Professor Inaugural Lecture

Professor Inaugural Lecture

When

16. jan 15:00 - 18:00

Where

DTU Lyngby Campus, Anker Engelunds Vej 1, Building 101A, 2800 Lyngby, Meeting room 1 (first floor)

Host

DTU Bioengineering

Contact

DTU Bioengineering Reception
bio-reception@dtu.dk

Inaugural Lecture

Professor Inaugural Lecture

DTU Bioengineering is pleased to invite everyone to the inaugural lecture of Professor Rasmus J. N. Frandsen.

In his inaugural lecture, From Hyphae to Horizons: Engineering Fungal Biosolutions for a Sustainable Future, Professor Frandsen will explore how to harness the untapped potential of fungi and their chemistry to build a sustainable future.

The lecture is open to all interested and will be followed by a reception.

Registration is not necessary.

Full Abstract

Fungi play a central role in nature by shaping their environment through the biosynthesis of small molecules and enzymes. Although humans have long exploited these capabilities for biotechnology, much of the potential remains unexplored. Advances in genomics, robotics, and machine learning are now poised to unlock this potential for sustainable biosolutions.

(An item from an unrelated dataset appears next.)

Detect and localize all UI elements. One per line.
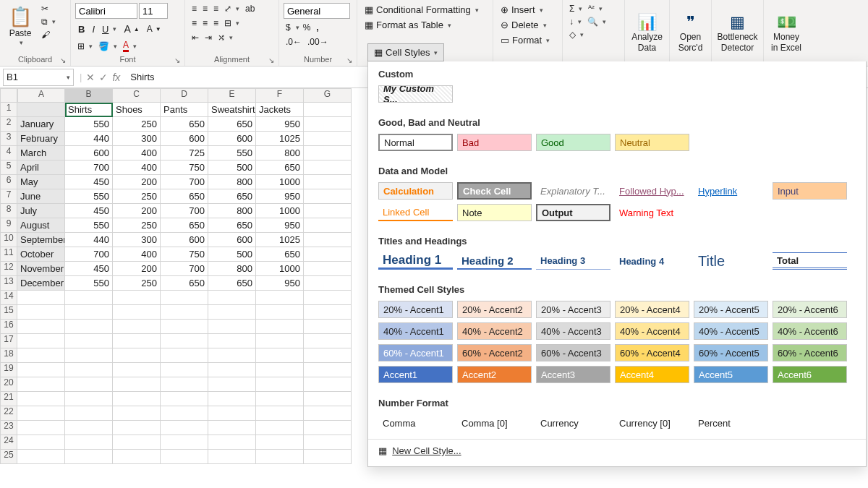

In this inaugural lecture, From Hyphae to Horizons, Professor Rasmus J. N. Frandsen will explore how fungi and their chemistry can be harnessed to address the major global crises within agriculture, food supply, medicine, and manufacturing. Drawing on his research in fungal biology, genomics, and biosynthetic pathways, the lecture will show how fundamental insights into fungal chemistry and evolution has enabled the development of programmable enzyme systems and the design of novel artificial biosynthetic pathways, for example the food ingredient carminic acid. The lecture next explores the recent advances and future potential of high throughput robotics-assisted systems that will fast track the identification and maturation of new biological solutions. Solutions that are much needed to shape a future with sustainable agricultural production. Exemplified with projects on the development of biocontrol organisms to replace chemical pesticides (SABS), biofertilizers to replace synthetic fertilizers (IBIS), and future cell factory host/production systems. The lecture is rounded off with future perspectives focusing on how robotics, large datasets, and machine learning (AI) hold the potential to deepen our understanding of the hidden networks beneath our feet and expand the horizons of biotechnology towards a more sustainable future.

We look forward to welcoming colleagues, collaborators, and friends to DTU Bioengineering for an inspiring and joyous afternoon.